▸ **About this exercise**: Work out how many lines in the data below contain the string "History", and reply with that figure alone.

Data extract Start Marker

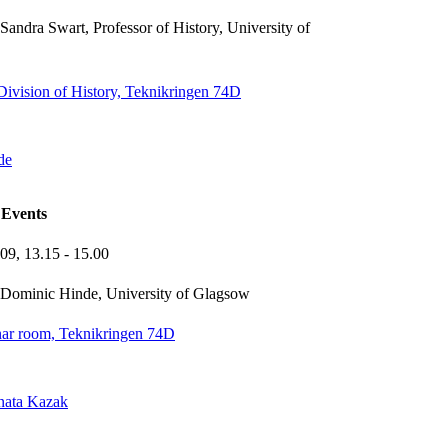
Sandra Swart, Professor of History, University of
Division of History, Teknikringen 74D
de
Events
-09,
13.15
- 15.00
Dominic Hinde, University of Glagsow
nar room, Teknikringen 74D
nata Kazak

Data extract End Marker

▸ **Exercise answer**: 2